The United Nations, however, hatched a plan to partition Palestine.

Naturally, the Palestinians didn’t like the idea of losing 56% of their country and a civil war broke out.

The British tried to keep the peace but the Jews attacked them and drove them out. The state of Israel was born of war and terrorism.

Talk of a "two-state solution" is just a smokescreen to disguise that fact.

Dennis Horne
Oxford

 

[Abridged — editor]

 

Good v evil

I would like to comment on the responses to my letters (8.5.24, 6.6.24) regarding the situation in Gaza, by Dennis Horne and J. Fincham.

It would seem, that both correspondents are firm supporters of the Hamas regime in Gaza and object to my assertion that anyone supporting these terrorists is morally corrupt. They excuse the fact that Hamas use their own people as human shields to protect themselves from IDF military strikes.

Hamas know that the tragic killing of innocent Gazan citizens as part of collateral damage, will enable pressure to be brought to bear on Israel to desist in their intention of wiping them out.

The above correspondents are of the view that the conflict is the oppressors against the oppressed.

I am of the view that it is the good against the evil.

Dave Tackney
Fairfield

 

[Abridged — editor]

 

Building things and the voice of the people

Vox populi — the voice of the people. A voice exercised not only at the ballot box, but throughout a government’s term of office — and, as such, a tenet of true democracy.
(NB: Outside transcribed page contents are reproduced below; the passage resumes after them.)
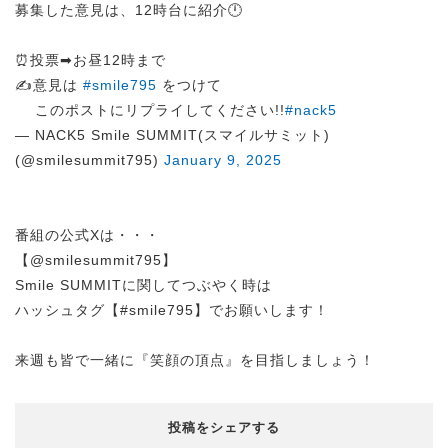
募集した意見は、12時台に紹介🕛
⏰投票➡︎お昼12時まで
✍️意見は
#smile795
をつけて
このポストにリプライしてください!!
#nack5
— NACK5 Smile SUMMIT(スマイルサミット)
(@smilesummit795)
January 9, 2025
番組の公式Xは・・・
【@smilesummit795】
Smile SUMMITに関してつぶやく時は
ハッシュタグ【#smile795】でお願いします！
来週も皆で一緒に『笑顔の頂点』を目指しましょう！
投稿をシェアする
A concept, however, that Shane Jones, Minister for Resources, either fails to — or willfully refuses to — acknowledge.

Despite his relentless, metaphor-mangling rhetoric that the election of the current government somehow gives it an inviolable mandate to pursue their proposed fast-track consents process, an opposing vox populi is getting louder by the day.

Protests against the Bill around the country are one indication.

Of greater significance, is the record-setting 27,000 submissions to the select committee considering the Bill.

Indeed, so many of these submitters sought to appear before the committee it was forced it to hold a ballot for the limited spaces available.

This, then, will be a test case, a true test of our democracy.

Will this government hear and respond to the voice of the people?

Or will it continue — as it has in so many instances in its eight months in office — to ignore that voice, and deny democracy in the process?

Max Reid
Mornington

 

Strange ideas

Shane Jones, who is quick to remind us that he has a "mandate" (despite the small number of votes his party secured), seems to have a very limited notion of the rights of others.

Pushing ahead with a fast-track plan for drilling for planet-injuring oil and gas, he has now told a journalist he will recommend to Cabinet that they negotiate long-term contracts with companies so that a future Labour-led government could not stop fossil fuel drilling.

The man has a very strange idea of democracy if he wants to tie the hands of future governments and block the wishes of their voters.